**Your objective**.
Take the data below and filter it for lines containing the word "illegal"; show each line found.

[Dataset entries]
· · · · ·

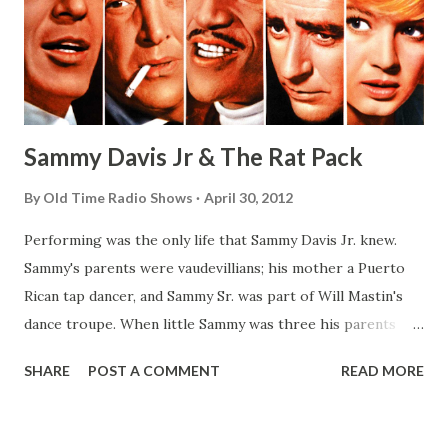
Sammy Davis Jr & The Rat Pack
By
Old Time Radio Shows
April 30, 2012
Performing was the only life that Sammy Davis Jr. knew.
Sammy's parents were vaudevillians; his mother a Puerto
Rican tap dancer, and Sammy Sr. was part of Will Mastin's
dance troupe. When little Sammy was three his parents
separated. Sammy Sr., not wanting to lose custody of his
SHARE
POST A COMMENT
READ MORE
son, took him on the road. Soon the boy joined the act,
which became the Will Mastin Trio. (When a theater
manager would object to such a young child performing,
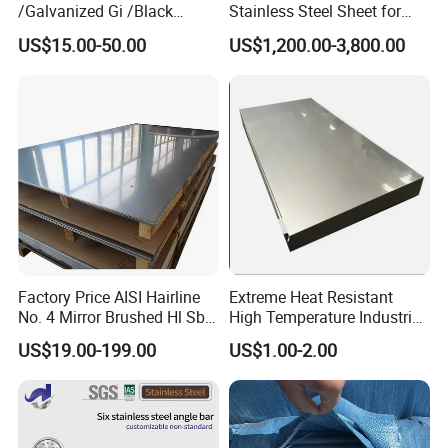
/Galvanized Gi /Black
Stainless Steel Sheet for
Mild/Copper Brass /Carbon
Industrial Hardware Flat
US$15.00-50.00
US$1,200.00-3,800.00
Welded/Square/Alloy/Titani
Furniture
um /Nickel/Magnesium/
Hastelloy/Stainless Steel
Pipe
Factory Price AISI Hairline
Extreme Heat Resistant
No. 4 Mirror Brushed Hl Sb
High Temperature Industrial
Hr / Cr Stainless Steel Sheet
Grade Metal Metal Sheet for
US$19.00-199.00
US$1.00-2.00
(201 202 304 304L 316
Boiler and Thermal
316L 321 309 309S 310
Processing Furnace
310S 430 2205 2507)
Construction 310S Stainless
Plate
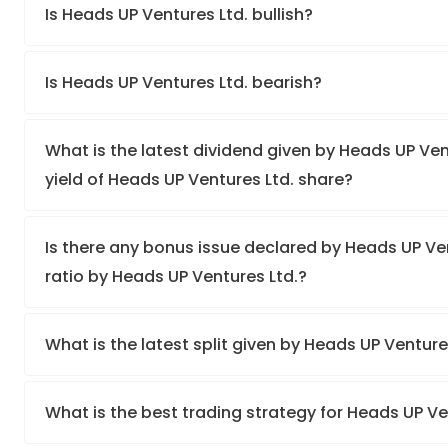
Is Heads UP Ventures Ltd. bullish?
Is Heads UP Ventures Ltd. bearish?
What is the latest dividend given by Heads UP Ven
yield of Heads UP Ventures Ltd. share?
Is there any bonus issue declared by Heads UP V
ratio by Heads UP Ventures Ltd.?
What is the latest split given by Heads UP Venture
What is the best trading strategy for Heads UP Ve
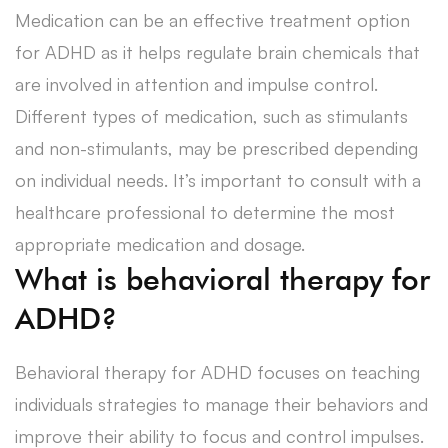
Medication can be an effective treatment option
for ADHD as it helps regulate brain chemicals that
are involved in attention and impulse control.
Different types of medication, such as stimulants
and non-stimulants, may be prescribed depending
on individual needs. It’s important to consult with a
healthcare professional to determine the most
appropriate medication and dosage.
What is behavioral therapy for
ADHD?
Behavioral therapy for ADHD focuses on teaching
individuals strategies to manage their behaviors and
improve their ability to focus and control impulses.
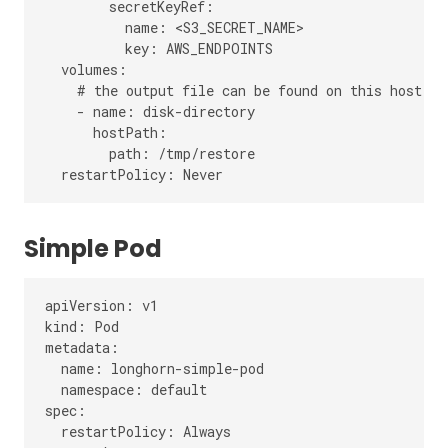
        secretKeyRef:

          name: <S3_SECRET_NAME>

          key: AWS_ENDPOINTS

  volumes:

    # the output file can be found on this host pat
    - name: disk-directory

      hostPath:

        path: /tmp/restore

Simple Pod
apiVersion: v1

kind: Pod

metadata:

  name: longhorn-simple-pod

  namespace: default

spec:

  restartPolicy: Always
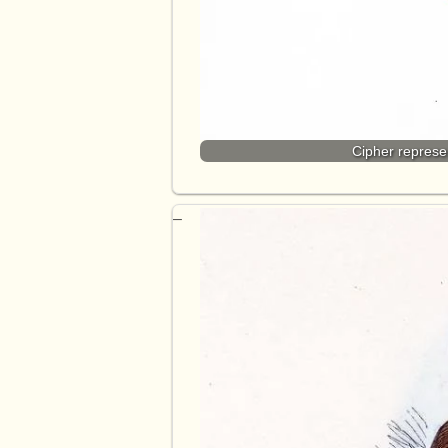
Cipher represe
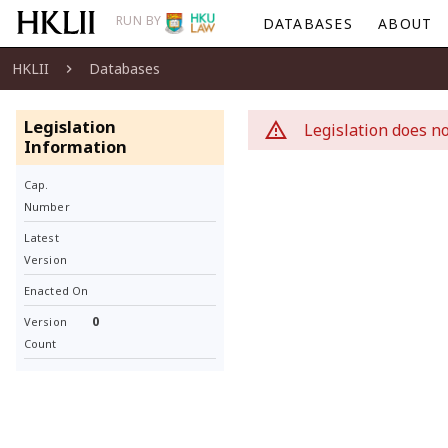
RUN BY
DATABASES
ABOUT
HKLII
Databases
Legislation
Legislation does no
Information
Cap.
Number
Latest
Version
Enacted On
0
Version
Count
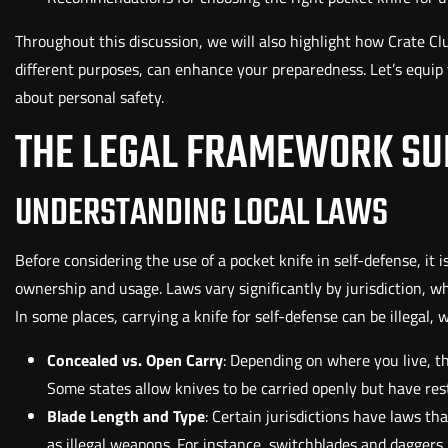
Throughout this discussion, we will also highlight how Crate Club
different purposes, can enhance your preparedness. Let’s equi
about personal safety.
THE LEGAL FRAMEWORK SU
UNDERSTANDING LOCAL LAWS
Before considering the use of a pocket knife in self-defense, it
ownership and usage. Laws vary significantly by jurisdiction, w
In some places, carrying a knife for self-defense can be illegal, 
Concealed vs. Open Carry
: Depending on where you live, t
Some states allow knives to be carried openly but have rest
Blade Length and Type
: Certain jurisdictions have laws tha
as illegal weapons. For instance, switchblades and daggers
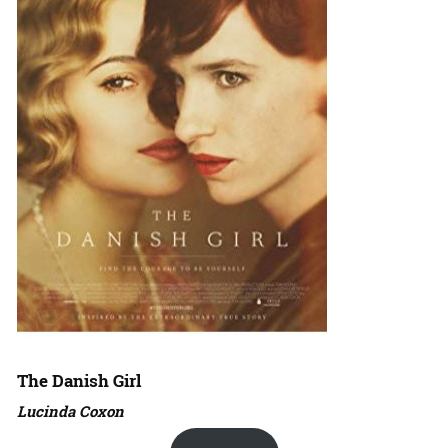
The Danish Girl
Lucinda Coxon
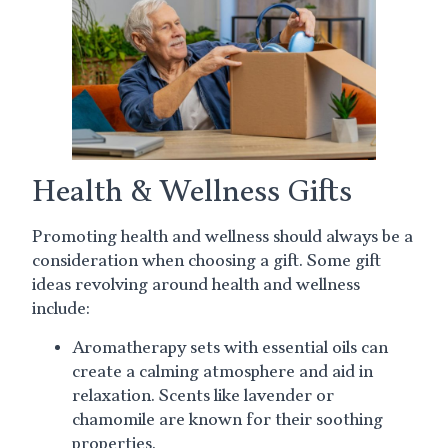
Health & Wellness Gifts
Promoting health and wellness should always be a
consideration when choosing a gift. Some gift
ideas revolving around health and wellness
include:
Aromatherapy sets with essential oils can
create a calming atmosphere and aid in
relaxation. Scents like lavender or
chamomile are known for their soothing
properties.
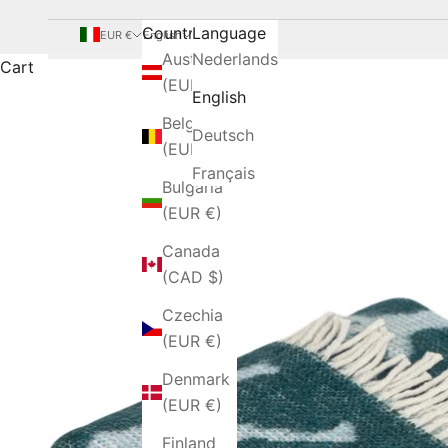
Country
Language
EUR €
English
Austria
Nederlands
Cart
(EUR €)
English
Belgium
Deutsch
(EUR €)
Français
Bulgaria
(EUR €)
Canada
(CAD $)
Czechia
(EUR €)
Denmark
(EUR €)
Finland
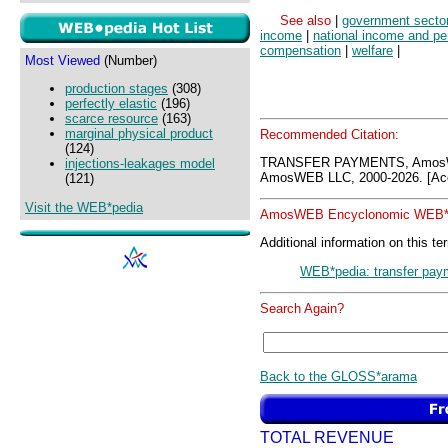
See also
|
government secto
income
|
national income and p
compensation
|
welfare
|
Most Viewed
(Number)
production stages
(308)
perfectly elastic
(196)
scarce resource
(163)
marginal physical product
Recommended Citation:
(124)
TRANSFER PAYMENTS, AmosW
injections-leakages model
AmosWEB LLC, 2000-2026. [Acc
(121)
Visit the WEB*pedia
AmosWEB Encyclonomic WEB*p
Additional information on this te
WEB*pedia: transfer pay
Search Again?
Back to the GLOSS*arama
TOTAL REVENUE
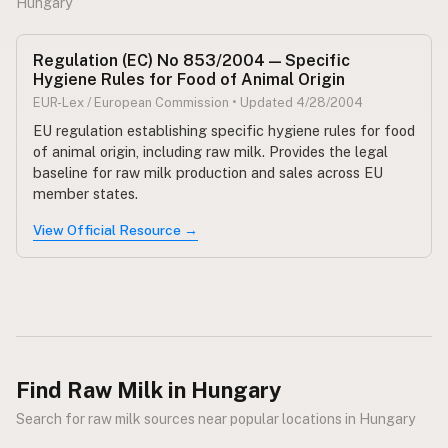
Hungary
CONNECT
Regulation (EC) No 853/2004 — Specific
Contact Admin
Hygiene Rules for Food of Animal Origin
Subscribe to Emails
EUR-Lex / European Commission • Updated 4/28/2004
RSS Feed
EU regulation establishing specific hygiene rules for food
of animal origin, including raw milk. Provides the legal
Raw Milk Merch
baseline for raw milk production and sales across EU
member states.
View Official Resource →
Find Raw Milk in Hungary
Search for raw milk sources near popular locations in Hungary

· · · · ·

**Result for this task**.
In some places, carrying a knife for self-defense can be illegal, 
as illegal weapons. For instance, switchblades and daggers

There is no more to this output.